Lowe has made great play of that fact that his target list includes not just direct perpetrators, but also the “enablers” – meaning police officers, social workers, and council officials who historically failed to act. Proving criminal misconduct in a public office or criminal negligence carries an exceptionally high legal threshold.

In any event, if the CPS views these specific prosecutions as politically motivated or legally unsustainable, they will step in under the “public interest” or “evidential” limbs of the Code for Crown Prosecutors.

While Lowe has raised nearly £800,000 to fund his inquiry, he will find that cash will not open any doors – notwithstanding that, in this business, £800,000 is pocket change and does not go very far. Even if Musk did contribute, a private prosecution cannot force a trial simply because the police have failed to act.
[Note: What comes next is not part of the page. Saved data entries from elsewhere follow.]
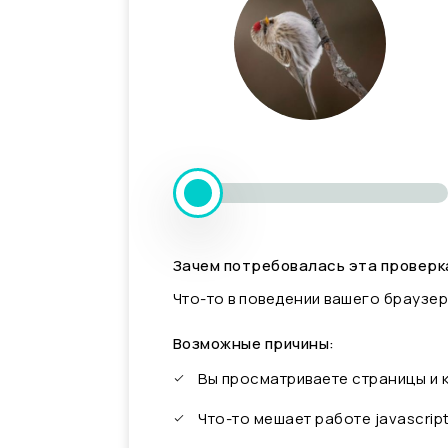
Зачем потребовалась эта проверк
Что-то в поведении вашего браузер
Возможные причины:
Вы просматриваете страницы и
Что-то мешает работе javascrip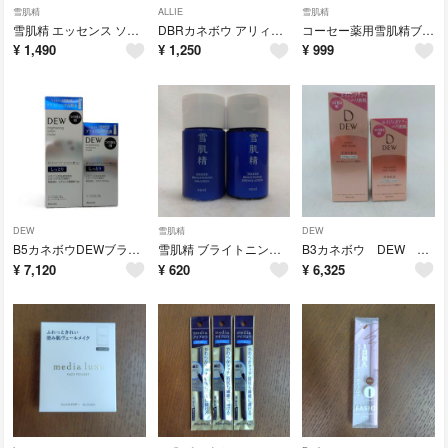
雪肌精
ALLIE
雪肌精
雪肌精 エッセンス ソープ(120g)
DBRカネボウ アリィー ウォータープルーフアイブロウ DBR(ダークブラウン)
コーセー薬用雪肌精ブライトニングエッセンスローション&エマルジョン ミニ 2組
¥
1,490
¥
1,250
¥
999
DEW
雪肌精
DEW
B5カネボウDEWブライトニング ローション&エマルジョン しっとり 付け替え用
雪肌精 ブライトニング エッセンスローション＆エマルジョン 14ml 2点セット
B3カネボウ DEW ローション&エマルジョン とてもしっとり 付け替え用
¥
7,120
¥
620
¥
6,325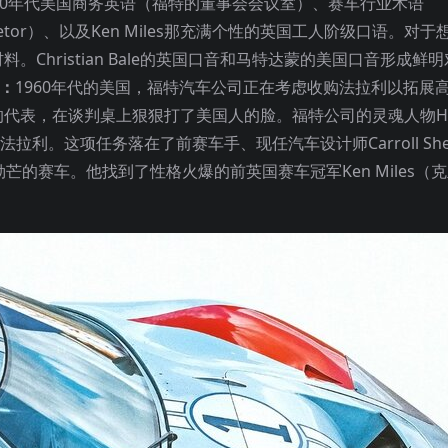
60年代美国商务英语（福特的董事会会议室）、赛车行业术语
s、carburetor）、以及Ken Miles那充满个性的英国工人阶级口语。
hristian Bale的英国口音和马特达蒙的美国口音形成鲜
介：
1960年代的美国，福特汽车公司正在考虑收购法拉利以拓展
表，在谈判桌上狠狠打了美国人的脸。福特公司的灵魂人物Henry
利。这项任务落在了前赛车手、现任汽车设计师Carroll She
的赛车。他找到了性格火爆的前英国赛车冠军Ken Miles（克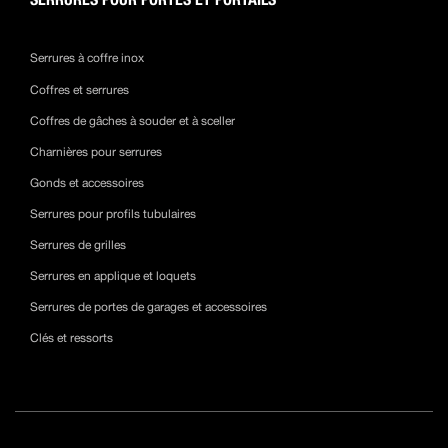
Serrures à coffre inox
Coffres et serrures
Coffres de gâches à souder et à sceller
Charnières pour serrures
Gonds et accessoires
Serrures pour profils tubulaires
Serrures de grilles
Serrures en applique et loquets
Serrures de portes de garages et accessoires
Clés et ressorts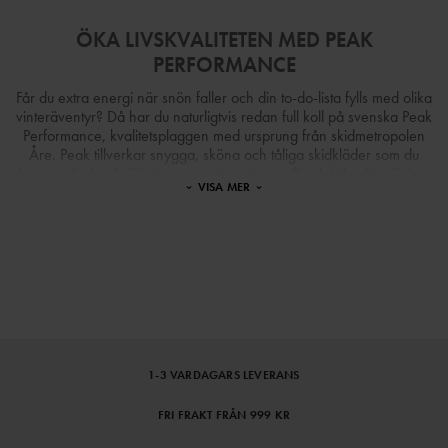
ÖKA LIVSKVALITETEN MED PEAK
PERFORMANCE
Får du extra energi när snön faller och din to-do-lista fylls med olika
vinteräventyr? Då har du naturligtvis redan full koll på svenska Peak
Performance, kvalitetsplaggen med ursprung från skidmetropolen
Åre. Peak tillverkar snygga, sköna och tåliga skidkläder som du
kan använda såväl i pisten som i vardagen till och från din träning.
⌄
⌄
VISA MER
Plaggen är sannolikt de snyggaste, skönaste och tåligaste
skidkläderna som du kan ha i backen. Funktionellt mode när det är
som bäst. Du kan till och med bygga din skidstil inifrån och ut. Peak
tillverkar även strumpor, shorts och underställ av mycket hög
kvalitet.
Tips på Peak-favoriter för dam
Peak Performance har utöver
vinterjackor
och skidställ även många
1-3 VARDAGARS LEVERANS
snygga
Peak hoodies dam
,
Peak mössor dam
och Peak kepsar
dam som ger dig rätt look off-pist och i liften såväl som i din vardag,
FRI FRAKT FRÅN 999 KR
exempelvis till och från träningen. På after-skin eller på väg till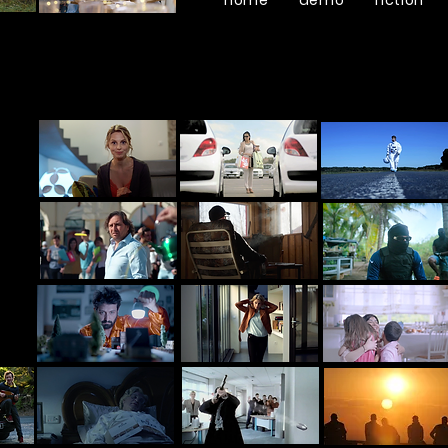
home
démo
fiction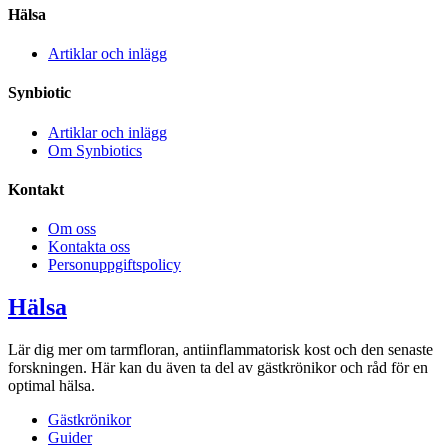
Hälsa
Artiklar och inlägg
Synbiotic
Artiklar och inlägg
Om Synbiotics
Kontakt
Om oss
Kontakta oss
Personuppgiftspolicy
Hälsa
Lär dig mer om tarmfloran, antiinflammatorisk kost och den senaste
forskningen. Här kan du även ta del av gästkrönikor och råd för en
optimal hälsa.
Gästkrönikor
Guider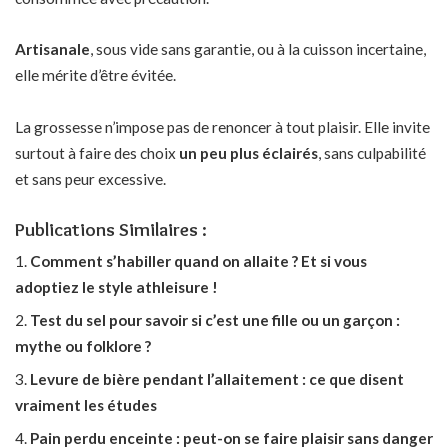
Artisanale
, sous vide sans garantie, ou à la cuisson incertaine,
elle mérite d’être évitée.
La grossesse n’impose pas de renoncer à tout plaisir. Elle invite
surtout à faire des choix
un peu plus éclairés
, sans culpabilité
et sans peur excessive.
Publications Similaires :
Comment s’habiller quand on allaite ? Et si vous
adoptiez le style athleisure !
Test du sel pour savoir si c’est une fille ou un garçon :
mythe ou folklore ?
Levure de bière pendant l’allaitement : ce que disent
vraiment les études
Pain perdu enceinte : peut-on se faire plaisir sans danger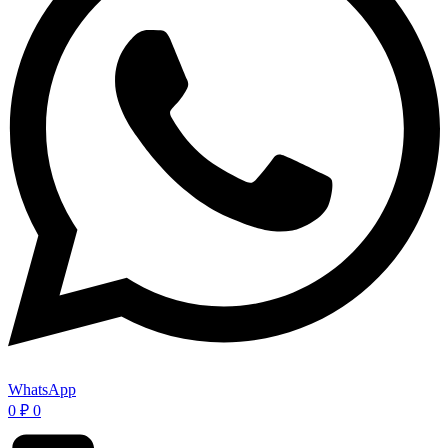
WhatsApp
0
₽
0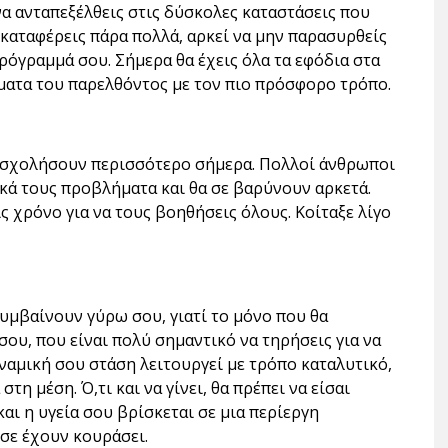
 να ανταπεξέλθεις στις δύσκολες καταστάσεις που
 καταφέρεις πάρα πολλά, αρκεί να μην παρασυρθείς
ρόγραμμά σου. Σήμερα θα έχεις όλα τα εφόδια στα
ήματα του παρελθόντος με τον πιο πρόσφορο τρόπο.
απασχολήσουν περισσότερο σήμερα. Πολλοί άνθρωποι
ικά τους προβλήματα και θα σε βαρύνουν αρκετά.
ς χρόνο για να τους βοηθήσεις όλους. Κοίταξε λίγο
συμβαίνουν γύρω σου, γιατί το μόνο που θα
σου, που είναι πολύ σημαντικό να τηρήσεις για να
δυναμική σου στάση λειτουργεί με τρόπο καταλυτικό,
τη μέση. Ό,τι και να γίνει, θα πρέπει να είσαι
και η υγεία σου βρίσκεται σε μια περίεργη
σε έχουν κουράσει.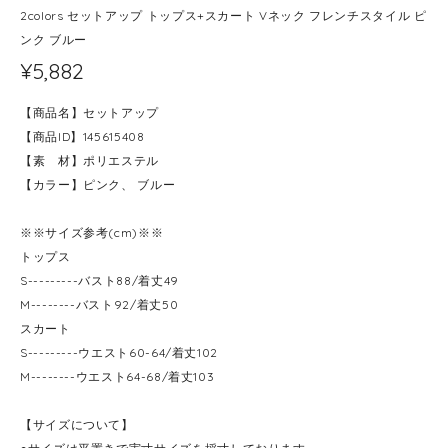
2colors セットアップ トップス+スカート Vネック フレンチスタイル ピ
ンク ブルー
¥5,882
【商品名】セットアップ
【商品ID】145615408
【素 材】ポリエステル
【カラー】ピンク、 ブルー
※※サイズ参考(cm)※※
トップス
S---------バスト88/着丈49
M--------バスト92/着丈50
スカート
S---------ウエスト60-64/着丈102
M--------ウエスト64-68/着丈103
【サイズについて】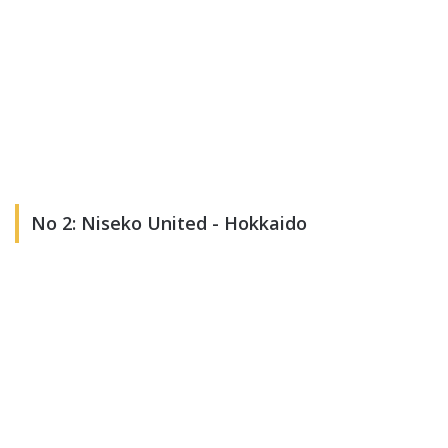
No 2: Niseko United - Hokkaido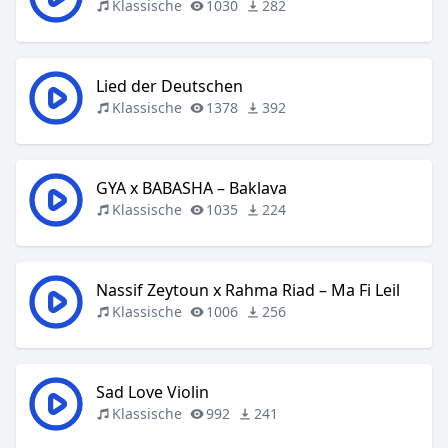
Klassische
1030
282
Lied der Deutschen
Klassische
1378
392
GYA x BABASHA – Baklava
Klassische
1035
224
Nassif Zeytoun x Rahma Riad – Ma Fi Leil
Klassische
1006
256
Sad Love Violin
Klassische
992
241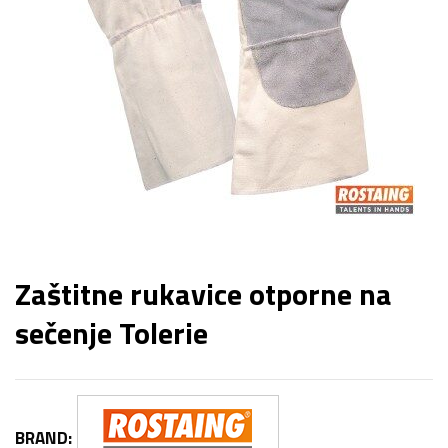
Zaštitne rukavice otporne na
sečenje Tolerie
BRAND: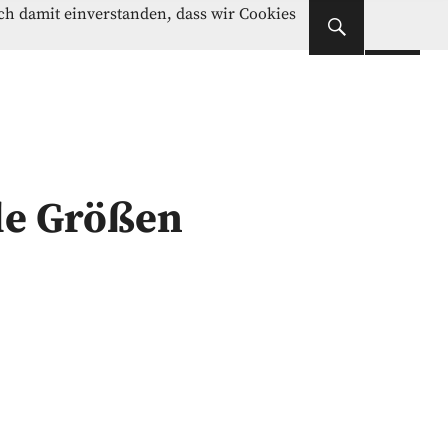
Instagram
Facebook
ich damit einverstanden, dass wir Cookies
Instagram
Facebook
le Größen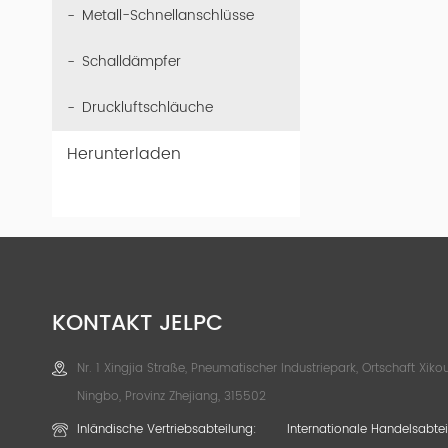
Metall-Schnellanschlüsse
Schalldämpfer
Druckluftschläuche
Herunterladen
KONTAKT JELPC
Nr. 1 Xingjia Straße, Pneumatischer Industriepark, Ortschaft Xikou
Ningbo, Provinz Zhejiang, 315502
Inländische Vertriebsabteilung:
Internationale Handelsabtei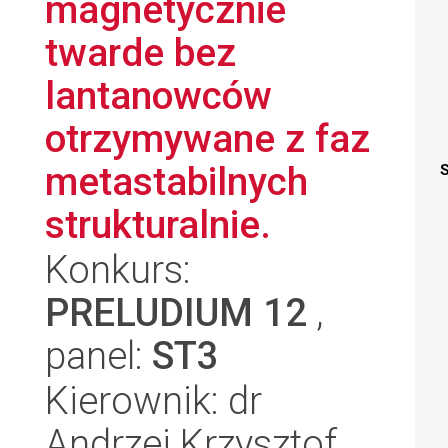
magnetycznie
twarde bez
lantanowców
otrzymywane z faz
metastabilnych
S
strukturalnie.
Konkurs:
PRELUDIUM 12
,
panel:
ST3
Kierownik: dr
Andrzej Krzysztof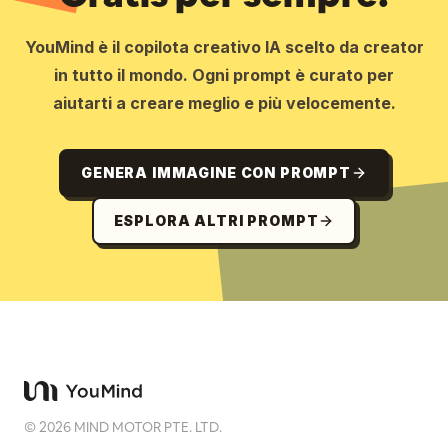
YouMind è il copilota creativo IA scelto da creator
in tutto il mondo. Ogni prompt è curato per
aiutarti a creare meglio e più velocemente.
GENERA IMMAGINE CON PROMPT
ESPLORA ALTRI PROMPT
©
2026
MIND MOTOR PTE. LTD.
If his team has uncovered genuine, bulletproof new evidence, the most likely outcome is that the CPS would take over the case, but instead of discontinuing it, they would absorb it into a public state prosecution.

The most stringent test, though, relates to the quality of evidence. If the evidence does not meet the strict criminal standard, the DPP will be obliged to shut any prosecution down.

This leaves civil litigation (which Lowe has also threatened) as the only remaining legal route. And that, in itself, is expensive and far from straightforward. There would be a high probability of failure, for much the same reasons as hinder successful criminal action.

Anybody with an astute political brain would not allow himself to be caught in such a transparent and easily predictable trap, making this example alone a powerful illustration of Lowe’s unsuitability to lead a political party.

He might parade his credentials as a man who is not a career politician, but unlike some who believe that political inexperience is an asset for an “insurgent” party, I take the view that politics is a genuine art in its own right.

To survive in the dog-eat-dog environment that it generates, competence is essential – which generally can only be achieved if the practitioner has innate ability and a great deal of experience. Lowe has neither.

With that, it is easy to predict that the life-span of his party is limited – just as easy as it is to predict that Reform, in the absence of coherent policies which would reassure voters that it was capable of government, is not going to gain the necessary electoral support that will project Farage to No 10.

Away from the vacuous chatter about Starmer and Burnham, therefore, there are already strong undercurrents that are shaping our political domain. But like true currents in the wild, these remain under the surface, invisible from above despite their powerful effects on those caught in them.

Regardless, though, we have no choice but to tolerate the torrent of empty, repetitive prattle. There is nothing else on offer from the legacy media – and our politics are all the poorer for it.